# Flame Moss



## djbarsanti (Oct 30, 2015)

Hey Gang,
I have a nice little planted 5g nano tank doing really well, just upgrade the crappy stock light to a Finnex Planted + and am really happy with the difference in brightness. I allready see that my java fern and java moss have perked up.

My question is regarding some flame moss that I've glued to a piece of driftwood. It's quite yellow at the base and doesn't seem to want to stay on the driftwood. Does this take just a bit of patience on my part? My goal is to get it nice bright and green and grabbing that driftwood tightly but so far not much luck. I'm using Flourish on it as per directions. Just curious what others have to say about this kind of moss, is it a little tougher then java moss? And do you think it can recover?

Here's a picture of what I'm talking about;


----------



## Aqua Aurora (Oct 4, 2013)

From what I've read mosses tend to die a little where glued to wood, a tiny dab should be used not a large blob. Flame moss seems to be a little more delicate than java moss. I've noticed it does better in mid to low 70s than the 80sF.
I tried my flame moss onto the driftwood using low poundage clear fishing line, not a fan of the glue or yogurt technique for moss adhering myself.
Side note: love that itty bitty marimo


----------



## djbarsanti (Oct 30, 2015)

I totally agree with using the fishing/sewing line and I regret not having done that. This is my first ever aquarium (brand new to the hobby) so I'm learning some growing pains as I go. I'll leave it go for a few months (unless it just dies off completely) and see what happens but my second try if I have to, I'll tie it down. I figure as long as I see some green, there is hope!

Thanks for the advice!


----------



## djbarsanti (Oct 30, 2015)

Aqua Aurora said:


> From what I've read mosses tend to die a little where glued to wood, a tiny dab should be used not a large blob. Flame moss seems to be a little more delicate than java moss. I've noticed it does better in mid to low 70s than the 80sF.
> I tried my flame moss onto the driftwood using low poundage clear fishing line, not a fan of the glue or yogurt technique for moss adhering myself.
> Side note: love that itty bitty marimo


Follow up;

The tips of my flame moss is growing nicely already with a better light and some ferts, no real change in the yellow portions though.
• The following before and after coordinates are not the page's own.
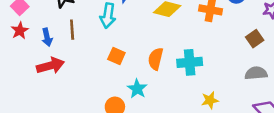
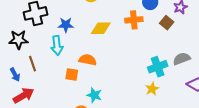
brown square: (255, 39) -> (167, 23), moved
orange semicircle: (156, 59) -> (88, 60), moved, turned 102
cyan cross: (190, 62) -> (158, 67), moved

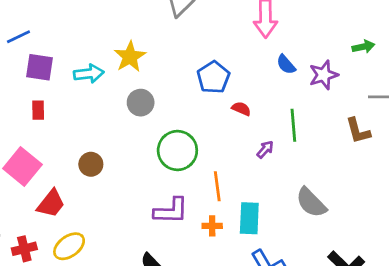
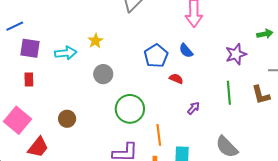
yellow star: (130, 57) -> (95, 41), size x0.7
blue semicircle: (286, 64) -> (186, 51), moved
green line: (293, 125) -> (229, 93), moved

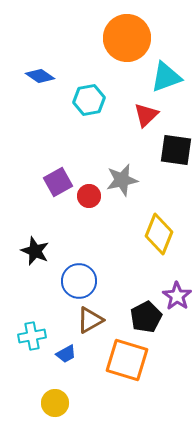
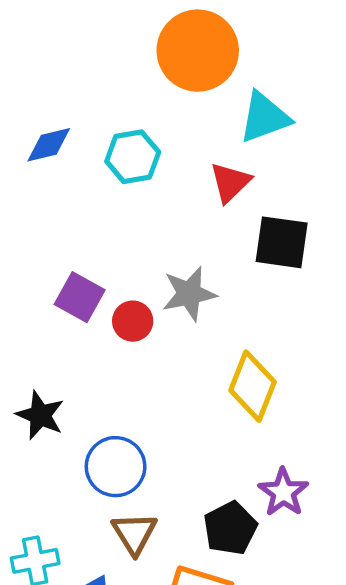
blue diamond: (40, 76) -> (49, 145), moved, turned -48
purple square: (58, 182) -> (80, 297), turned -32
brown triangle: (90, 320) -> (134, 533), turned -32

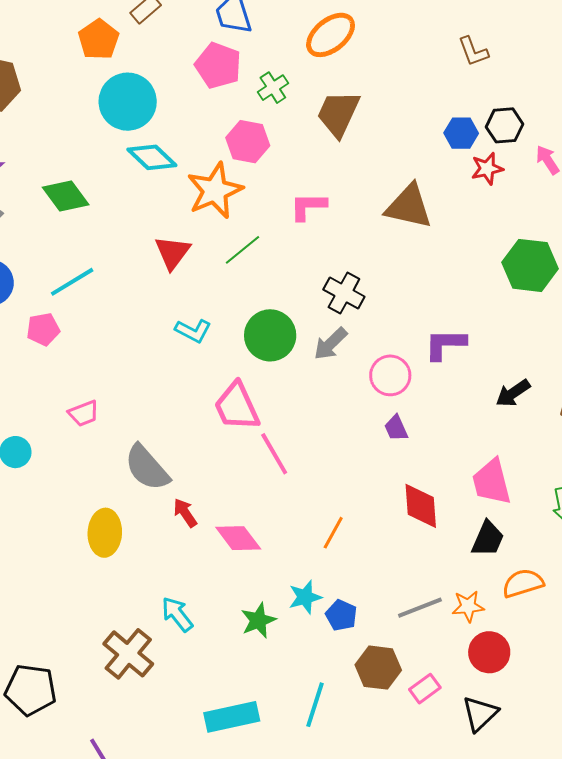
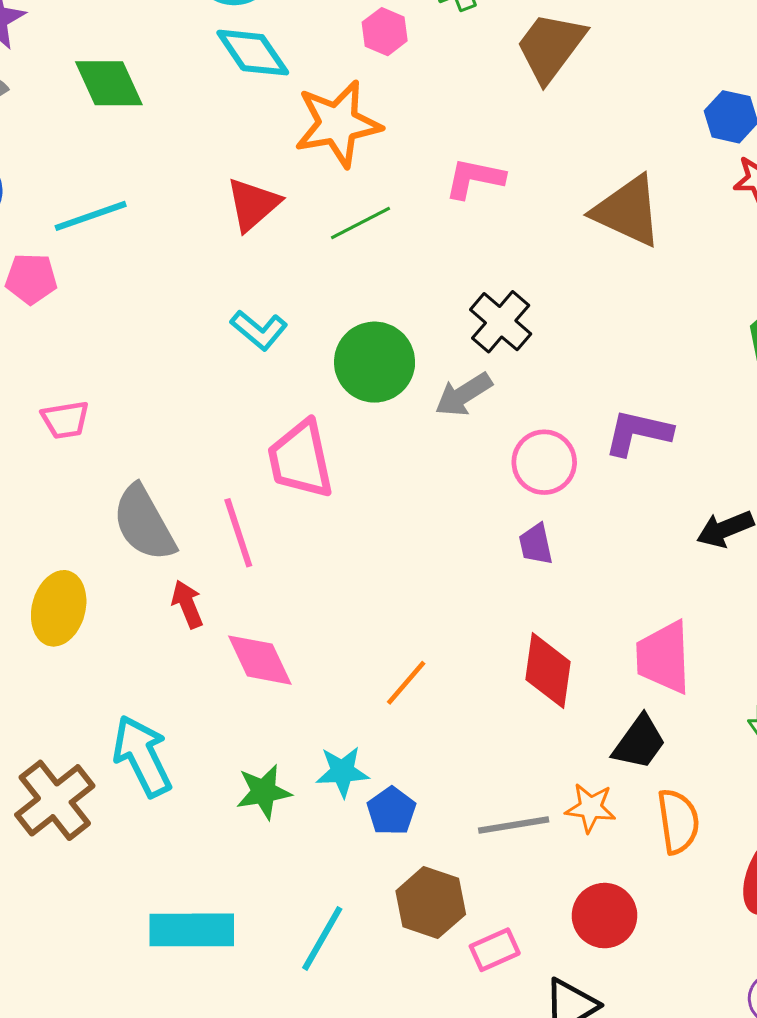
pink hexagon: (248, 142) -> (385, 32), moved, size x0.7
pink line: (274, 454) -> (238, 533), moved
orange semicircle: (523, 583) -> (678, 821), turned 87
orange star: (468, 606) -> (590, 808), moved
cyan arrow: (177, 614) -> (142, 756), size x1.4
Once it's grown out a bit, I'm hoping I can clean up this driftwood a bit, remove the moss, cut off the yellow bits and then tie it down properly. Any issues doing that? I'm assuming the brown bits may not come back and that it won't affect it too much to cut it off and just keep the nice green bits which should continue to grow nicely (hopefully). Make sense?


----------



## Aqua Aurora (Oct 4, 2013)

As long as you do not tie it tightly (think of the moss like your arm-don't cut off circulation, just hold it down) it does great.


----------



## djbarsanti (Oct 30, 2015)

Aqua Aurora said:


> As long as you do not tie it tightly (think of the moss like your arm-don't cut off circulation, just hold it down) it does great.


Should I trim that yellow bit off or might it recover and go green?


----------



## Aqua Aurora (Oct 4, 2013)

I believe the yellow part is dead. If it was brown I've seen brown bits have new growth in 1-2 weeks. But yellow I'm _pretty _sure means dead parts-no new growth on that section, so go ahead and trim it.


----------



## djbarsanti (Oct 30, 2015)

Aqua Aurora said:


> I believe the yellow part is dead. If it was brown I've seen brown bits have new growth in 1-2 weeks. But yellow I'm _pretty _sure means dead parts-no new growth on that section, so go ahead and trim it.


Ok sounds good, I trimmed it all down and tied it around the driftwood like I should have done in the first place... I'll post an update in a few weeks once it's hopefully filled in some.

Thanks again for the advice


----------